■ **Task goal**
Pictures do not belong in the copy, so please give every entry below again exactly.

■ **Dataset records**
· · · ·

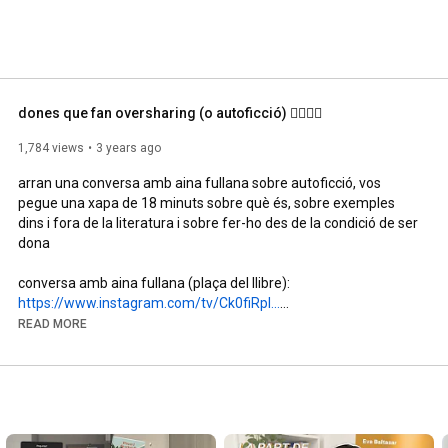
dones que fan oversharing (o autoficció) 💁🏻‍♀️✨
1,784 views
3 years ago
arran una conversa amb aina fullana sobre autoficció, vos 
pegue una xapa de 18 minuts sobre què és, sobre exemples 
dins i fora de la literatura i sobre fer-ho des de la condició de ser 
dona

conversa amb aina fullana (plaça del llibre): 
https://www.instagram.com/tv/Ck0fiRpI...
READ MORE
laprestatgeria

// 
https://laprestatgeria.art.blog
// 
https://www.instagram.com/laprestatge...
// laprestatgeriademarta@gmail.com

00:00
-
00:45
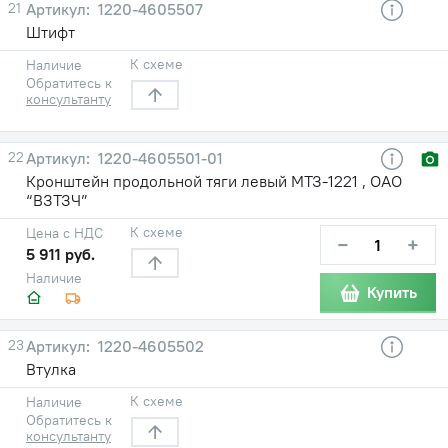
21
1220-4605507
Штифт
К схеме
Наличие
Обратитесь к
консультанту
22
1220-4605501-01
Кронштейн продольной тяги левый МТЗ-1221 , ОАО
“ВЗТЗЧ”
К схеме
Цена с НДС
−
+
5 911 руб.
Наличие
Купить
23
1220-4605502
Втулка
К схеме
Наличие
Обратитесь к
консультанту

· · · ·

■ **Solution for this exercise**
dones que fan oversharing (o autoficció) 💁🏻‍♀️✨
1,784 views
3 years ago
arran una conversa amb aina fullana sobre autoficció, vos 
pegue una xapa de 18 minuts sobre què és, sobre exemples 
dins i fora de la literatura i sobre fer-ho des de la condició de ser 
dona

conversa amb aina fullana (plaça del llibre): 
https://www.instagram.com/tv/Ck0fiRpI...
READ MORE
laprestatgeria

// 
https://laprestatgeria.art.blog
// 
https://www.instagram.com/laprestatge...
// laprestatgeriademarta@gmail.com

00:00
-
00:45
21
1220-4605507
Штифт
К схеме
Наличие
Обратитесь к
консультанту
22
1220-4605501-01
Кронштейн продольной тяги левый МТЗ-1221 , ОАО
“ВЗТЗЧ”
К схеме
Цена с НДС
−
+
5 911 руб.
Наличие
Купить
23
1220-4605502
Втулка
К схеме
Наличие
Обратитесь к
консультанту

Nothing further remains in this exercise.